Yes, but the attestation does not tell the RP anything about the browser. The whole point of the nightmare scenario above was for Google to sneak browser attestation in via passkey attestation. The browser being able to see the attestation doesn’t matter for that.
That's a matter of implementing an open standard. Google hasn't done anything to prevent open source browsers and OSes from implementing it, and nothing in the spec makes it difficult for Firefox/Linux specifically AFAICT.
An open standard that has attestation in it which allows sites to block all open implementations. FIDO Alliance spec writers have even threatened that apps like KeepPassXC could be blocked in the future because they allow you to export your keys.
The export is end to end encrypted, so you do not have ownership of the data, and the provider (Apple in this case) has full control over who you are allowed to export your keys to. (Notice how there are no options to move your keys to a self-hosted service.)
Most of these systems already do this, especially since very few applications have a flat encryption key hierarchy regardless of passkeys. The counterpoint would be that not everyone will set up multiple passkeys unless you require it on sign-up, but you're going to have that problem with any other method of storing end-to-end encryption keys. Might as well piggy-back on the password manager's replication methods.
How many people are doing a spring cleaning of unused passkeys in their password managers? We're talking like a kilobyte of data, nobody needs to delete these things in any kind of normal circumstance.
Sure, it would be great if users would store 5 copies of their encryption keys, with one in a lockbox on the bottom of the ocean. But that's just not going to happen at any kind of scale, so an automatic way of putting encryption keys in a replicated password manager makes sense. And compared to how people normally handle end-to-end encryption keys, it's going to result in a lot less loss data in practice.
I don't know about spring cleaning, but it's pretty easy to delete by accident if you connect to the browser or OS when setting up instead of the password manager.
That said, I've been assuming I could have multiple passkeys per site and that's turning out to not always be something websites behave sanely about.
Most password managers implementing passkeys only allow one passkey per account entry, and I've ended up with multiple passkeys per site, while the site only supports one (and deletes the others upon creating a new one), so I've been in the exact situation of not knowing which entries are safe to delete before.
This is usually due to relying party and possibly password manager bugs, but it does happen.
I thought the point of passkey security is that you don't have to send the private key around, it can stay on your device. Different passkey per device. Lose or destroy a device, delete that passkey and move on.
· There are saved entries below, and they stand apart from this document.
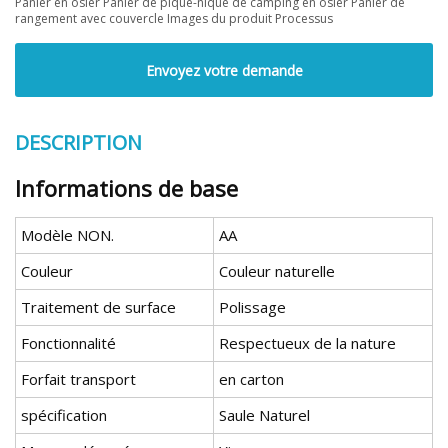
Panier en osier Panier de pique-nique de camping en osier Panier de
rangement avec couvercle Images du produit Processus
Envoyez votre demande
DESCRIPTION
Informations de base
Modèle NON.
AA
Couleur
Couleur naturelle
Traitement de surface
Polissage
Fonctionnalité
Respectueux de la nature
Forfait transport
en carton
spécification
Saule Naturel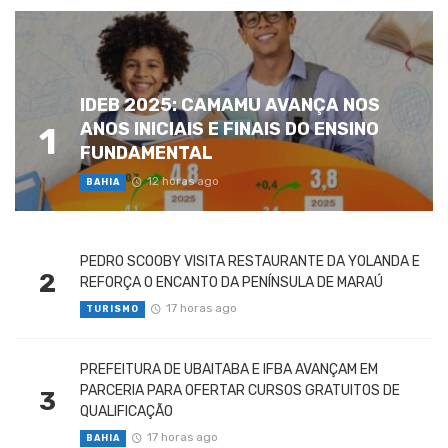
IDEB 2025: CAMAMU AVANÇA NOS
ANOS INICIAIS E FINAIS DO ENSINO
1
FUNDAMENTAL
12 horas ago
BAHIA
PEDRO SCOOBY VISITA RESTAURANTE DA YOLANDA E
2
REFORÇA O ENCANTO DA PENÍNSULA DE MARAÚ
17 horas ago
TURISMO
PREFEITURA DE UBAITABA E IFBA AVANÇAM EM
PARCERIA PARA OFERTAR CURSOS GRATUITOS DE
3
QUALIFICAÇÃO
17 horas ago
BAHIA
None of the password managers (including but not limited to ones built-in iOS/Android) work that way. The Apple one (and I think Google is the same) keeps the private key inside the secure enclave (security processor), but it is still copied to each new device - though it is end-to-end encrypted during that transmission.
The issue there being there's a big usability headache with enrolling multiple devices. You really want one device to be able to enroll all your devices (including not-present and offline), but there's no mechanism to do this with the way the webauthn spec works at the moment.
That’s how I use them. Passkeys on two Yubikeys. And I tag in my password manager which credentials have what form of auth. UP, TOTP (also stored on the two Yubikeys), Webauthn or passkeys (the former indicating 2FA).